The relationship between Bitcoin (BTC) and the S&P 500 is increasingly influenced by rising volatility in Treasury yields, marking a shift in market dynamics that could influence both asset classes. This has led to a rapid change in sentiment, with a bearish outlook taking shape in just a matter of hours.
The catalyst for this shift is the formation of a head-and-shoulders topping pattern on both Bitcoin and the S&P 500, which signals a potential reversal in the market trend. This pattern aligns with changes in the broader market environment that contributed to the strong rally in both assets following the U.S. elections.
A key indicator driving this change is the MOVE index, which tracks expected 30-day volatility in the U.S. Treasury bond market. As the second-largest financial market globally, volatility in Treasuries often has a far-reaching effect on global financial conditions, spurring risk aversion across various markets, including cryptocurrencies.
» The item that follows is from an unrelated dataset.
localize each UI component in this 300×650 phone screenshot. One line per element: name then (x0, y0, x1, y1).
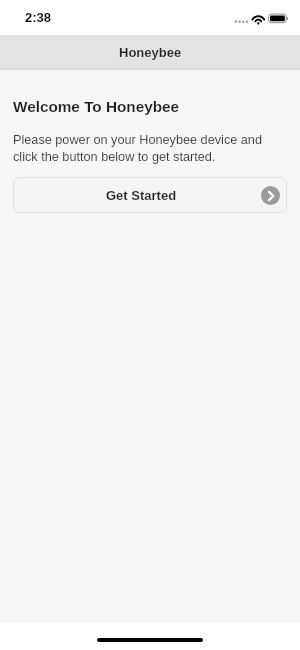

After reaching a low point of 82 in mid-December, the MOVE index has begun to rise again, hitting 102.78 this Tuesday. The rise in volatility stems from stronger-than-expected manufacturing data, which suggests an economy that remains robust amid inflationary pressures. This has pushed Treasury yields higher, with the 30-year bond yield reaching 4.92%, its highest level since November, and the 10-year yield rising to 4.68%, the highest since May.
Bitcoin followed suit, falling 5% to $96,900, while the S&P 500 also dropped by more than 1%. The uptrend that followed the November U.S. election stalled in mid-December as the MOVE index started to rise, signaling potential challenges ahead for both assets.
In summary, the bond market’s rising volatility is becoming a significant driver of the overall market sentiment. For Bitcoin and the S&P 500 to regain bullish momentum, Treasury yields will need to stabilize. Given the rising trend in the MOVE index, the likelihood of both Bitcoin and the S&P 500 completing their head-and-shoulders reversal patterns is growing.